▶ [TASK STATEMENT]:
When a line in the entries below contains the word "tabs", copy that line.
GIVEN INFORMATION section start
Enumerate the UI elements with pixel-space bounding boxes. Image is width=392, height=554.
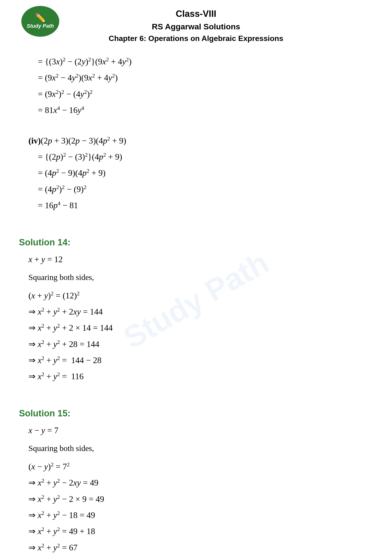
block2-line2: = (4p2 − 9)(4p2 + 9) (19, 165, 373, 181)
sol15-step5: ⇒ x2 + y2 = 49 + 18 (19, 523, 373, 539)
logo-oval: ✏️ Study Path (21, 6, 59, 37)
page-container: ✏️ Study Path Class-VIII RS Aggarwal Sol… (0, 0, 392, 554)
block2: (iv)(2p + 3)(2p − 3)(4p2 + 9) = {(2p)2 −… (19, 133, 373, 214)
spacer5 (19, 385, 373, 392)
sol15-step2: ⇒ x2 + y2 − 2xy = 49 (19, 475, 373, 491)
sol15-step3: ⇒ x2 + y2 − 2 × 9 = 49 (19, 491, 373, 507)
block2-line4: = 16p4 − 81 (19, 197, 373, 213)
page-header: ✏️ Study Path Class-VIII RS Aggarwal Sol… (19, 0, 373, 49)
solution15-heading: Solution 15: (19, 408, 373, 419)
sol15-squaring-text: Squaring both sides, (19, 441, 373, 456)
block1-line3: = (9x2)2 − (4y2)2 (19, 86, 373, 102)
main-content: = {(3x)2 − (2y)2}(9x2 + 4y2) = (9x2 − 4y… (19, 49, 373, 554)
sol15-given: x − y = 7 (19, 422, 373, 438)
block2-line3: = (4p2)2 − (9)2 (19, 181, 373, 197)
sol14-given: x + y = 12 (19, 251, 373, 267)
sol15-step1: (x − y)2 = 72 (19, 458, 373, 475)
solution14-block: Solution 14: x + y = 12 Squaring both si… (19, 237, 373, 385)
sol14-step5: ⇒ x2 + y2 = 144 − 28 (19, 352, 373, 368)
sol14-step4: ⇒ x2 + y2 + 28 = 144 (19, 336, 373, 352)
solution15-block: Solution 15: x − y = 7 Squaring both sid… (19, 408, 373, 554)
spacer4 (19, 221, 373, 228)
sol14-step2: ⇒ x2 + y2 + 2xy = 144 (19, 304, 373, 320)
spacer1 (19, 118, 373, 125)
spacer6 (19, 392, 373, 399)
sol14-squaring-text: Squaring both sides, (19, 270, 373, 285)
block2-header: (iv)(2p + 3)(2p − 3)(4p2 + 9) (19, 133, 373, 149)
sol15-step6: ⇒ x2 + y2 = 67 (19, 540, 373, 554)
rs-label: RS Aggarwal Solutions (19, 21, 373, 33)
spacer2 (19, 125, 373, 133)
sol14-step1: (x + y)2 = (12)2 (19, 288, 373, 304)
sol15-step4: ⇒ x2 + y2 − 18 = 49 (19, 507, 373, 523)
block1-line2: = (9x2 − 4y2)(9x2 + 4y2) (19, 70, 373, 86)
pen-icon: ✏️ (35, 14, 46, 22)
logo-container: ✏️ Study Path (19, 5, 62, 38)
solution14-heading: Solution 14: (19, 237, 373, 248)
class-label: Class-VIII (19, 7, 373, 21)
chapter-label: Chapter 6: Operations on Algebraic Expre… (19, 33, 373, 44)
sol14-step6: ⇒ x2 + y2 = 116 (19, 368, 373, 384)
logo-text: Study Path (27, 23, 54, 29)
block1: = {(3x)2 − (2y)2}(9x2 + 4y2) = (9x2 − 4y… (19, 54, 373, 118)
sol14-step3: ⇒ x2 + y2 + 2 × 14 = 144 (19, 320, 373, 336)
block1-line4: = 81x4 − 16y4 (19, 102, 373, 118)
block1-line1: = {(3x)2 − (2y)2}(9x2 + 4y2) (19, 54, 373, 70)
block2-line1: = {(2p)2 − (3)2}(4p2 + 9) (19, 149, 373, 165)
spacer3 (19, 214, 373, 221)
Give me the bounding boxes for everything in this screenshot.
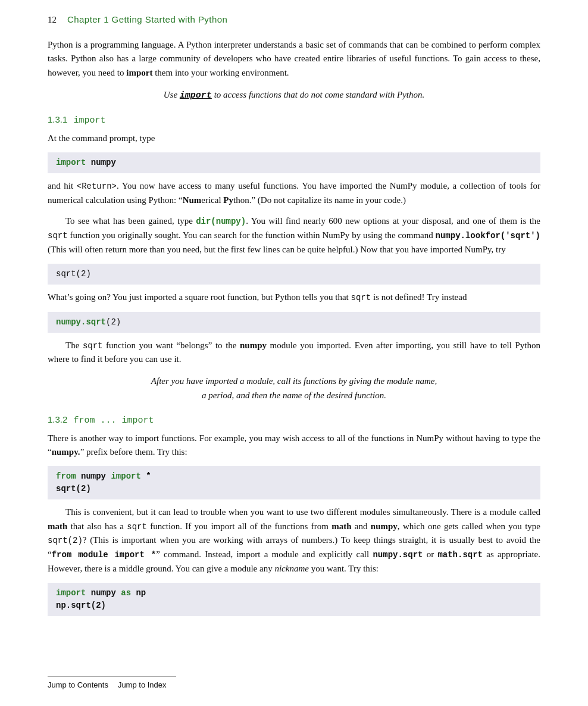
code-block-from-numpy: from numpy import * sqrt(2) [48,466,540,499]
intro-import-bold: import [126,68,152,77]
code-line-np-sqrt2: np.sqrt(2) [56,599,532,612]
italic-note-block: Use import to access functions that do n… [48,88,540,102]
intro-paragraph: Python is a programming language. A Pyth… [48,38,540,80]
section-132-heading: 1.3.2 from ... import [48,414,540,426]
code-block-import-as: import numpy as np np.sqrt(2) [48,583,540,616]
italic-center-block: After you have imported a module, call i… [95,374,493,402]
section-132-p2: This is convenient, but it can lead to t… [48,505,540,576]
italic-note-import: import [180,90,212,101]
section-131-heading: 1.3.1 import [48,114,540,126]
section-131-p4: The sqrt function you want “belongs” to … [48,339,540,367]
code-line-import-numpy-as: import numpy as np [56,587,532,599]
section-131-p1: and hit <Return>. You now have access to… [48,179,540,207]
chapter-title: Chapter 1 Getting Started with Python [67,14,227,24]
italic-note-rest: to access functions that do not come sta… [212,90,424,99]
footer-nav: Jump to Contents Jump to Index [48,676,176,689]
italic-center-text: After you have imported a module, call i… [151,376,437,399]
code-sqrt2: sqrt(2) [56,269,91,279]
section-131-intro: At the command prompt, type [48,132,540,145]
code-block-sqrt2: sqrt(2) [48,264,540,285]
italic-note-use: Use [164,90,180,99]
section-132-code: from ... import [73,416,154,426]
jump-to-index-link[interactable]: Jump to Index [118,680,176,689]
code-block-numpy-sqrt2: numpy.sqrt(2) [48,312,540,333]
page-number: 12 [48,15,57,25]
intro-text-1: Python is a programming language. A Pyth… [48,40,540,77]
section-131-p3: What’s going on? You just imported a squ… [48,290,540,305]
jump-to-contents-link[interactable]: Jump to Contents [48,680,118,689]
section-131-num: 1.3.1 [48,114,67,124]
code-numpy: numpy [91,158,116,167]
code-kw-import: import [56,158,86,167]
section-132-p1: There is another way to import functions… [48,432,540,460]
code-paren2: (2) [106,317,121,327]
p1-and-hit: and hit <Return>. You now have access to… [48,181,540,205]
section-131-p2: To see what has been gained, type dir(nu… [48,214,540,257]
code-line-from: from numpy import * [56,470,532,483]
code-block-import-numpy: import numpy [48,152,540,173]
code-numpy-prefix: numpy.sqrt [56,317,106,327]
page-header: 12 Chapter 1 Getting Started with Python [48,14,540,25]
section-131-code: import [73,115,105,126]
page: 12 Chapter 1 Getting Started with Python… [0,0,588,706]
section-132-num: 1.3.2 [48,414,67,424]
code-line-sqrt2b: sqrt(2) [56,483,532,495]
intro-text-2: them into your working environment. [152,68,289,77]
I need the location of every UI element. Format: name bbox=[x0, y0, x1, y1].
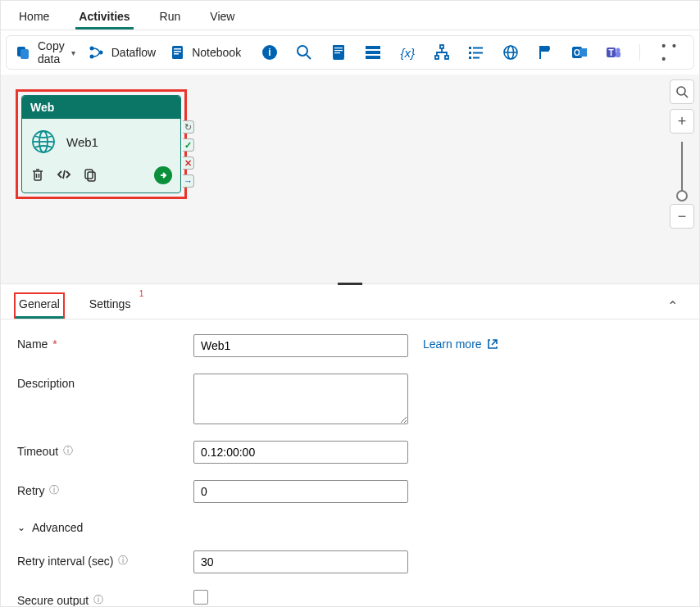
zoom-fit-button[interactable] bbox=[670, 79, 694, 104]
svg-point-47 bbox=[677, 87, 685, 95]
svg-rect-6 bbox=[174, 48, 181, 50]
secure-output-label: Secure output ⓘ bbox=[17, 590, 193, 607]
handle-on-skip[interactable]: ↻ bbox=[183, 120, 194, 134]
node-body: Web1 bbox=[22, 119, 180, 161]
svg-rect-16 bbox=[334, 52, 340, 53]
info-icon[interactable]: ⓘ bbox=[93, 593, 103, 607]
copy-icon[interactable] bbox=[83, 167, 98, 184]
handle-on-fail[interactable]: ✕ bbox=[183, 156, 194, 170]
handle-on-success[interactable]: ✓ bbox=[183, 138, 194, 152]
info-icon[interactable]: ⓘ bbox=[118, 554, 128, 568]
svg-text:O: O bbox=[574, 48, 580, 57]
list-add-icon[interactable] bbox=[467, 43, 485, 61]
tab-settings-label: Settings bbox=[89, 297, 131, 310]
tab-general[interactable]: General bbox=[14, 292, 65, 319]
zoom-out-button[interactable]: − bbox=[670, 204, 694, 229]
svg-rect-17 bbox=[366, 46, 380, 49]
svg-point-38 bbox=[616, 48, 620, 52]
handle-on-completion[interactable]: → bbox=[183, 174, 194, 188]
outlook-icon[interactable]: O bbox=[570, 43, 589, 61]
node-name: Web1 bbox=[66, 135, 98, 149]
svg-rect-26 bbox=[473, 52, 483, 54]
zoom-in-button[interactable]: + bbox=[670, 109, 694, 134]
node-highlight: Web Web1 ↻ ✓ ✕ → bbox=[16, 89, 187, 199]
menu-home[interactable]: Home bbox=[16, 5, 52, 29]
pipeline-canvas[interactable]: Web Web1 ↻ ✓ ✕ → + bbox=[1, 75, 699, 284]
advanced-toggle[interactable]: ⌄ Advanced bbox=[17, 519, 683, 534]
secure-output-checkbox[interactable] bbox=[193, 590, 208, 605]
notebook-button[interactable]: Notebook bbox=[169, 44, 241, 61]
info-icon[interactable]: ⓘ bbox=[49, 483, 59, 497]
svg-rect-45 bbox=[85, 170, 93, 179]
node-footer bbox=[22, 161, 180, 193]
code-icon[interactable] bbox=[57, 167, 71, 184]
svg-rect-23 bbox=[469, 47, 471, 49]
svg-rect-21 bbox=[435, 56, 439, 59]
svg-rect-46 bbox=[88, 172, 95, 181]
zoom-thumb[interactable] bbox=[676, 190, 688, 202]
description-input[interactable] bbox=[193, 374, 408, 424]
notebook-label: Notebook bbox=[192, 46, 241, 59]
learn-more-text: Learn more bbox=[423, 337, 482, 351]
description-label: Description bbox=[17, 374, 193, 390]
info-icon[interactable]: i bbox=[261, 43, 279, 61]
svg-line-48 bbox=[684, 94, 688, 97]
zoom-slider[interactable] bbox=[681, 142, 683, 196]
script-icon[interactable] bbox=[330, 43, 348, 61]
svg-rect-35 bbox=[580, 48, 587, 57]
timeout-input[interactable] bbox=[193, 441, 408, 464]
svg-rect-8 bbox=[174, 53, 179, 55]
required-icon: * bbox=[52, 337, 57, 351]
svg-rect-5 bbox=[172, 46, 183, 59]
name-input[interactable] bbox=[193, 334, 408, 357]
notebook-icon bbox=[169, 44, 185, 61]
menu-view[interactable]: View bbox=[207, 5, 238, 29]
menu-run[interactable]: Run bbox=[157, 5, 184, 29]
dataflow-button[interactable]: Dataflow bbox=[89, 44, 156, 61]
activity-node-web[interactable]: Web Web1 ↻ ✓ ✕ → bbox=[21, 95, 181, 193]
name-label-text: Name bbox=[17, 337, 48, 351]
node-header: Web bbox=[22, 96, 180, 119]
svg-text:T: T bbox=[609, 48, 614, 57]
rows-icon[interactable] bbox=[364, 43, 382, 61]
svg-rect-18 bbox=[366, 51, 380, 54]
svg-rect-13 bbox=[333, 45, 344, 58]
retry-interval-label-text: Retry interval (sec) bbox=[17, 555, 113, 568]
svg-rect-28 bbox=[473, 57, 480, 59]
branch-icon[interactable] bbox=[433, 43, 451, 61]
toolbar: Copy data ▾ Dataflow Notebook i {x} bbox=[6, 35, 694, 70]
svg-rect-24 bbox=[473, 48, 483, 49]
dataflow-label: Dataflow bbox=[111, 46, 156, 59]
flag-icon[interactable] bbox=[536, 43, 554, 61]
retry-interval-input[interactable] bbox=[193, 550, 408, 573]
secure-output-label-text: Secure output bbox=[17, 594, 89, 607]
retry-label-text: Retry bbox=[17, 484, 44, 497]
globe-icon[interactable] bbox=[502, 43, 520, 61]
teams-icon[interactable]: T bbox=[605, 43, 623, 61]
toolbar-more-button[interactable]: • • • bbox=[657, 39, 685, 66]
dataflow-icon bbox=[89, 44, 105, 61]
menu-activities[interactable]: Activities bbox=[75, 5, 133, 29]
copy-data-button[interactable]: Copy data ▾ bbox=[15, 39, 75, 66]
svg-rect-20 bbox=[440, 45, 443, 48]
svg-text:i: i bbox=[268, 47, 270, 58]
tab-settings[interactable]: Settings 1 bbox=[84, 292, 136, 319]
search-icon[interactable] bbox=[295, 43, 313, 61]
learn-more-link[interactable]: Learn more bbox=[423, 334, 498, 351]
advanced-label: Advanced bbox=[32, 521, 83, 534]
svg-point-3 bbox=[89, 55, 93, 59]
copy-data-icon bbox=[15, 44, 31, 61]
toolbar-icon-row: i {x} O T bbox=[261, 43, 623, 61]
variable-icon[interactable]: {x} bbox=[398, 43, 416, 61]
svg-rect-7 bbox=[174, 51, 181, 52]
svg-point-11 bbox=[298, 46, 307, 56]
chevron-down-icon: ▾ bbox=[71, 48, 75, 57]
chevron-down-icon: ⌄ bbox=[17, 522, 25, 533]
svg-rect-25 bbox=[469, 52, 471, 54]
general-form: Name * Learn more Description Timeout ⓘ … bbox=[1, 319, 699, 607]
info-icon[interactable]: ⓘ bbox=[63, 444, 73, 458]
collapse-panel-icon[interactable]: ⌃ bbox=[667, 298, 678, 314]
retry-input[interactable] bbox=[193, 480, 408, 503]
delete-icon[interactable] bbox=[30, 167, 45, 184]
run-icon[interactable] bbox=[154, 166, 172, 184]
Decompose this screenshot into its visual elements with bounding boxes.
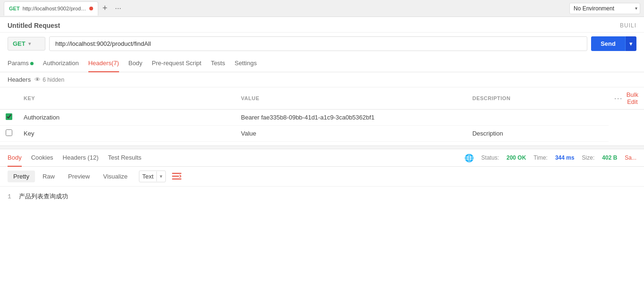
response-status: 🌐 Status: 200 OK Time: 344 ms Size: 402 … — [464, 150, 636, 166]
wrap-button[interactable] — [172, 172, 182, 181]
tab-pre-request[interactable]: Pre-request Script — [152, 55, 201, 72]
response-toolbar: Pretty Raw Preview Visualize Text ▾ — [0, 167, 644, 187]
tab-settings[interactable]: Settings — [234, 55, 257, 72]
more-tabs-button[interactable]: ··· — [112, 2, 125, 15]
tab-tests[interactable]: Tests — [211, 55, 225, 72]
tab-params[interactable]: Params — [8, 55, 34, 72]
table-more-button[interactable]: ··· — [614, 94, 623, 103]
time-label: Time: — [533, 154, 548, 161]
tab-method: GET — [9, 6, 20, 11]
resp-tab-cookies[interactable]: Cookies — [31, 149, 53, 167]
status-label: Status: — [481, 154, 499, 161]
method-value: GET — [13, 40, 26, 47]
resp-format-preview[interactable]: Preview — [62, 171, 95, 182]
tab-authorization[interactable]: Authorization — [43, 55, 79, 72]
resp-tab-body[interactable]: Body — [8, 149, 22, 167]
new-tab-button[interactable]: + — [98, 2, 112, 15]
response-tabs-bar: Body Cookies Headers (12) Test Results 🌐… — [0, 149, 644, 167]
eye-icon: 👁 — [34, 76, 41, 83]
line-number-1: 1 — [8, 193, 11, 200]
headers-badge: (7) — [112, 60, 119, 67]
method-selector[interactable]: GET ▾ — [8, 37, 45, 51]
tab-body[interactable]: Body — [129, 55, 143, 72]
status-value: 200 OK — [507, 154, 526, 161]
send-group: Send ▾ — [591, 36, 636, 51]
section-divider — [0, 145, 644, 149]
row-2-checkbox-cell — [0, 126, 18, 142]
size-value: 402 B — [602, 154, 617, 161]
size-label: Size: — [582, 154, 595, 161]
time-value: 344 ms — [555, 154, 575, 161]
tab-modified-dot — [89, 7, 93, 10]
response-body: 1产品列表查询成功 — [0, 187, 644, 206]
wrap-icon — [172, 172, 181, 181]
method-chevron-icon: ▾ — [28, 41, 31, 46]
row-2-value[interactable]: Value — [235, 126, 467, 142]
active-browser-tab[interactable]: GET http://localhost:9002/product/fi... — [4, 1, 98, 16]
row-1-value[interactable]: Bearer fae335b8-09bb-41d1-a1c9-3ca0b5362… — [235, 110, 467, 126]
bulk-edit-button[interactable]: Bulk Edit — [627, 91, 638, 105]
format-select[interactable]: Text — [139, 171, 156, 182]
row-checkbox-cell — [0, 110, 18, 126]
row-1-key[interactable]: Authorization — [18, 110, 235, 126]
table-row: Authorization Bearer fae335b8-09bb-41d1-… — [0, 110, 644, 126]
format-select-wrapper: Text ▾ — [139, 171, 166, 182]
headers-table: KEY VALUE DESCRIPTION ··· Bulk Edit Auth… — [0, 87, 644, 142]
resp-tab-test-results[interactable]: Test Results — [108, 149, 141, 167]
svg-rect-2 — [172, 179, 181, 179]
tab-url: http://localhost:9002/product/fi... — [23, 6, 86, 11]
env-dropdown[interactable]: No Environment — [569, 3, 640, 14]
environment-selector: No Environment ▾ — [569, 3, 640, 14]
save-response-button[interactable]: Sa... — [625, 154, 636, 161]
resp-format-raw[interactable]: Raw — [37, 171, 60, 182]
build-label: BUILI — [620, 22, 636, 29]
row-1-description[interactable] — [467, 110, 609, 126]
request-header: Untitled Request BUILI — [0, 17, 644, 33]
params-dot — [30, 62, 34, 65]
col-key: KEY — [18, 87, 235, 110]
url-bar: GET ▾ Send ▾ — [0, 33, 644, 55]
hidden-count: 6 hidden — [43, 77, 64, 83]
request-tabs: Params Authorization Headers(7) Body Pre… — [0, 55, 644, 72]
col-checkbox — [0, 87, 18, 110]
row-2-key[interactable]: Key — [18, 126, 235, 142]
request-title: Untitled Request — [8, 22, 60, 29]
row-2-description[interactable]: Description — [467, 126, 609, 142]
row-1-checkbox[interactable] — [6, 113, 12, 120]
response-line-1: 产品列表查询成功 — [19, 193, 68, 200]
headers-section: Headers 👁 6 hidden — [0, 72, 644, 87]
tab-bar: GET http://localhost:9002/product/fi... … — [0, 0, 644, 17]
col-value: VALUE — [235, 87, 467, 110]
url-input[interactable] — [49, 36, 587, 51]
resp-format-pretty[interactable]: Pretty — [8, 171, 35, 182]
env-dropdown-wrapper: No Environment ▾ — [569, 3, 640, 14]
headers-label: Headers — [8, 76, 31, 83]
table-row: Key Value Description — [0, 126, 644, 142]
row-2-checkbox[interactable] — [6, 129, 12, 136]
svg-rect-1 — [172, 176, 179, 177]
tab-headers[interactable]: Headers(7) — [88, 55, 119, 72]
send-button[interactable]: Send — [591, 36, 625, 51]
resp-format-visualize[interactable]: Visualize — [97, 171, 133, 182]
svg-rect-0 — [172, 173, 181, 174]
headers-table-container: KEY VALUE DESCRIPTION ··· Bulk Edit Auth… — [0, 87, 644, 142]
format-chevron-icon[interactable]: ▾ — [156, 171, 165, 181]
globe-icon: 🌐 — [464, 154, 474, 162]
hidden-headers-toggle[interactable]: 👁 6 hidden — [34, 76, 64, 83]
col-description: DESCRIPTION — [467, 87, 609, 110]
resp-tab-headers[interactable]: Headers (12) — [63, 149, 99, 167]
send-dropdown-button[interactable]: ▾ — [625, 36, 636, 51]
col-actions: ··· Bulk Edit — [609, 87, 644, 110]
GIVEN INFORMATION section end
▶ [EXERCISE RESPONSE]:
more-tabs-button[interactable]: ··· — [112, 2, 125, 15]
response-tabs-bar: Body Cookies Headers (12) Test Results 🌐… — [0, 149, 644, 167]
request-tabs: Params Authorization Headers(7) Body Pre… — [0, 55, 644, 72]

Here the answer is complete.